TLDR: This research paper investigates why Sudoku difficulty varies so much across different websites. It proposes two new metrics: one based on the structural complexity of a puzzle when converted to a Satisfiability (SAT) problem, and another based on simulating human solving strategies (Nishio Human Cycles). By analyzing over a thousand puzzles from five websites, the study found that the human simulation metric correlates better with website-labeled difficulty. It also introduces a universal rating system to classify puzzles into “Universal Easy,” “Universal Medium,” and “Universal Hard,” enabling consistent comparison of difficulty levels across different Sudoku platforms.
Sudoku, the globally popular logic-based puzzle, is enjoyed by millions. However, if you’ve ever played Sudoku online, you might have noticed a puzzling inconsistency: a puzzle labeled ‘Diabolical’ on one website might feel easier than an ‘Easy’ puzzle on another.
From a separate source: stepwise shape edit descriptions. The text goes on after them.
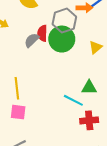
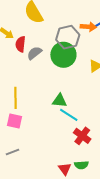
red semicircle: (42, 33) -> (20, 44), moved
green triangle: (89, 87) -> (60, 101), moved
red cross: (89, 120) -> (82, 136), turned 36

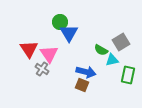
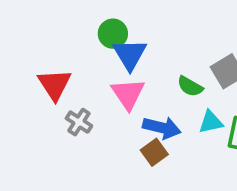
pink triangle: (49, 54) -> (128, 94), moved
cyan triangle: (112, 60) -> (211, 122), moved
brown square: (82, 85) -> (154, 152), turned 32

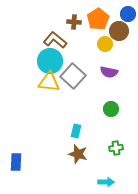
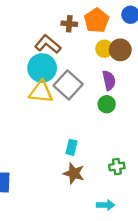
brown circle: (119, 31) -> (120, 50), moved
purple semicircle: (109, 72) -> (109, 80), turned -114
green circle: (111, 109) -> (107, 104), moved

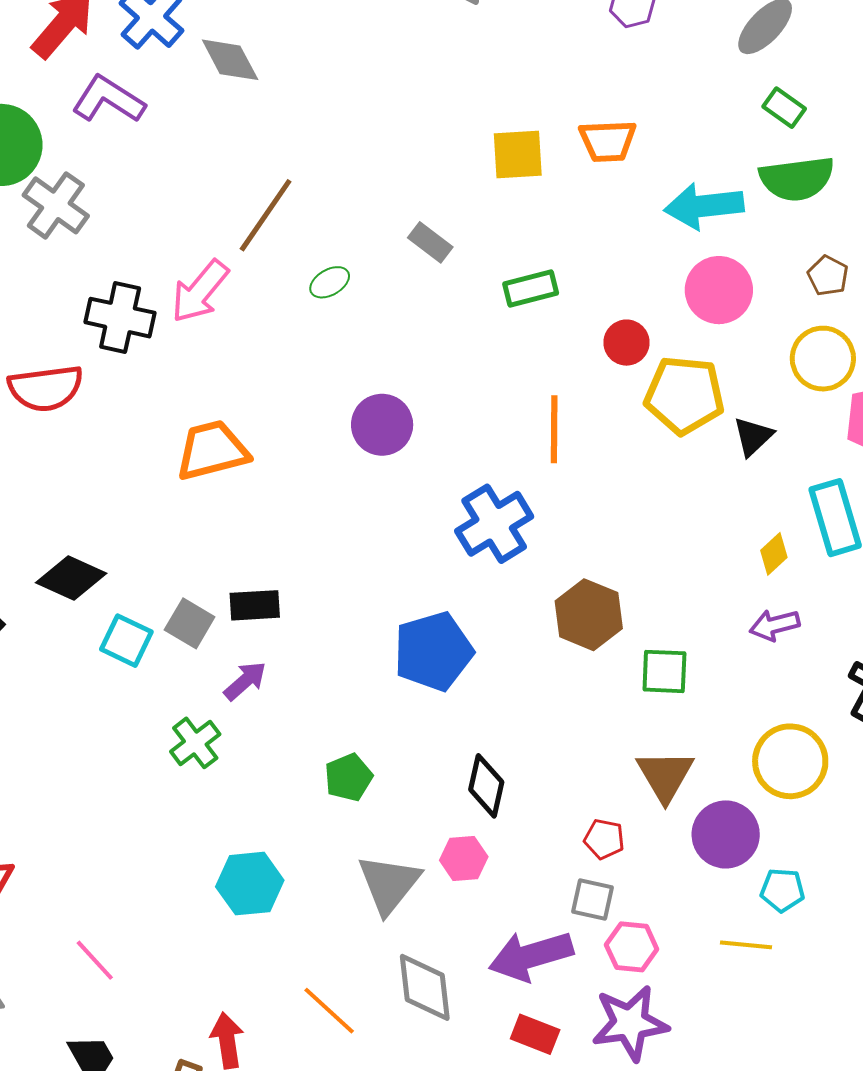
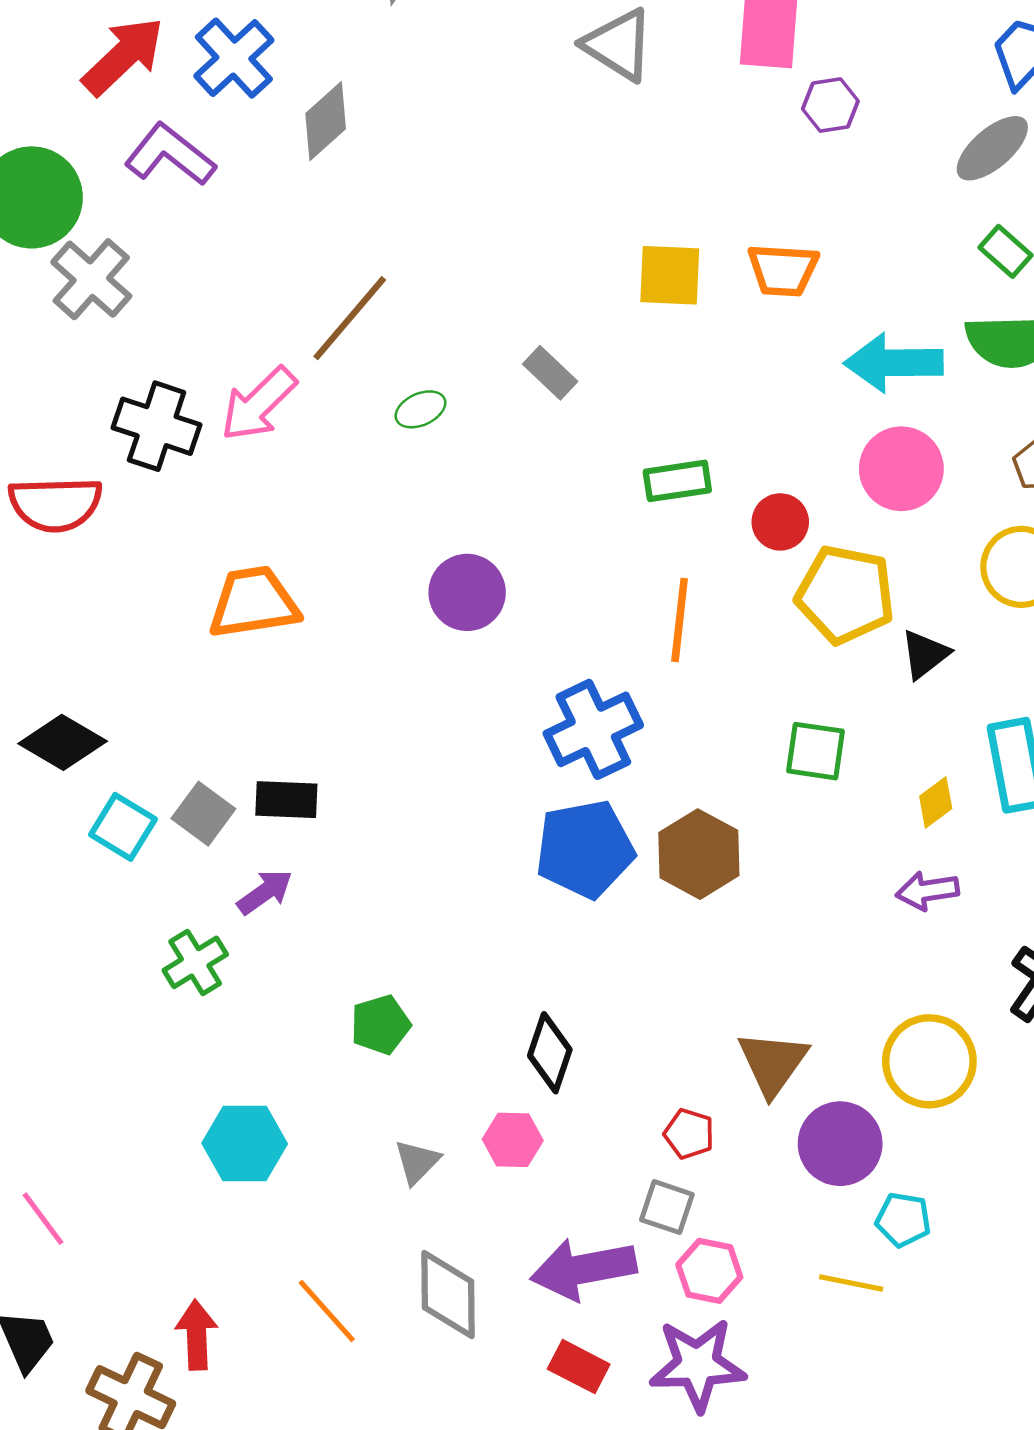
gray diamond: (230, 60) -> (326, 121), turned 70
green rectangle: (531, 289) -> (677, 481), moved
blue pentagon: (433, 651) -> (585, 849), moved
green square: (664, 671) -> (816, 751), moved
gray triangle: (389, 884) -> (417, 1162), size x0.6

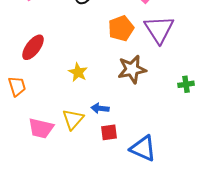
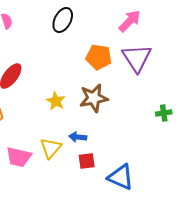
orange pentagon: (121, 28) -> (99, 57), turned 30
brown star: (132, 69) -> (94, 98), moved

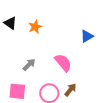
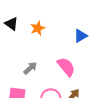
blue triangle: (87, 36) -> (81, 36), moved

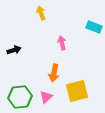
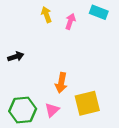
cyan rectangle: (94, 27) -> (99, 12), moved
pink arrow: (62, 43) -> (70, 21), moved, turned 32

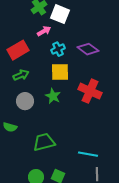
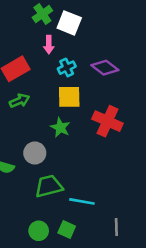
pink arrow: (44, 31) -> (49, 45), turned 120
gray circle: (25, 101) -> (35, 153), moved
cyan line: (88, 154) -> (82, 201), moved

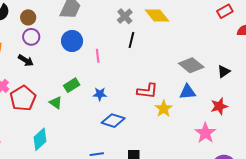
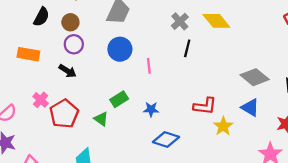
blue triangle: (187, 92) -> (250, 107), turned 36

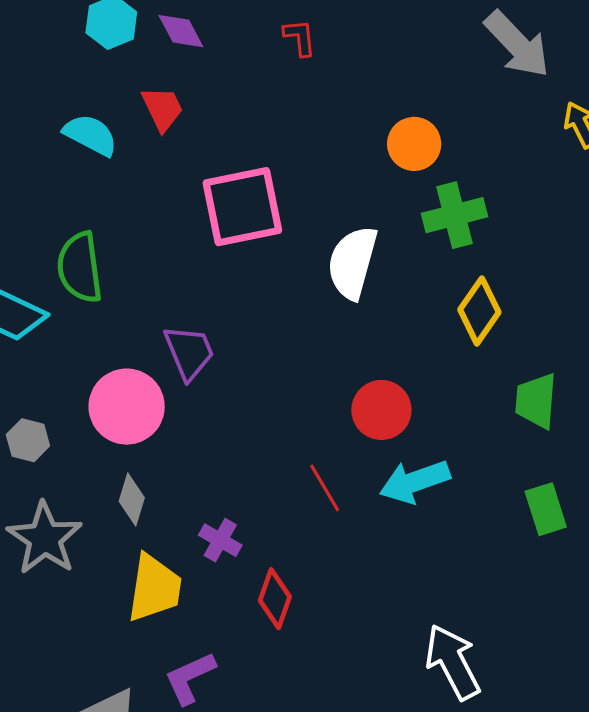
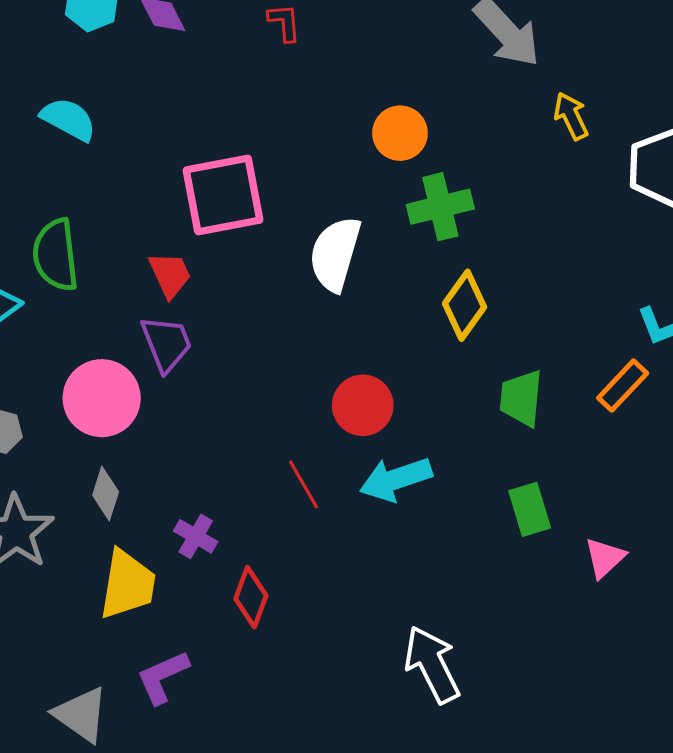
red trapezoid: (162, 109) -> (170, 275), moved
This common frustration is precisely what a new research paper, titled “Project Patti: Why can You Solve Diabolical Puzzles on one Sudoku Website but not Easy Puzzles on another Sudoku Website?” by Arman Eisenkolb-Vaithyanathan, aims to address.
The core problem lies in the subjective and varied ways different online Sudoku platforms define and categorize puzzle difficulty. Each site has its own system, leading to a lack of standardization across the board. To tackle this, the paper introduces two innovative metrics designed to objectively characterize Sudoku difficulty.
Two Novel Approaches to Difficulty
The first approach is purely computational. It involves converting a Sudoku puzzle into a Satisfiability (SAT) problem, a fundamental concept in computer science. Think of it as translating the Sudoku rules and numbers into a complex logical formula. From this conversion, the paper derives a metric called ‘Clause Length Distribution.’ This metric essentially captures the structural complexity of a Sudoku puzzle, considering factors like the number of pre-filled digits and their positions. A puzzle with more ‘short’ clauses (simpler logical statements) tends to be easier, while more ‘medium’ or ‘long’ clauses suggest higher complexity.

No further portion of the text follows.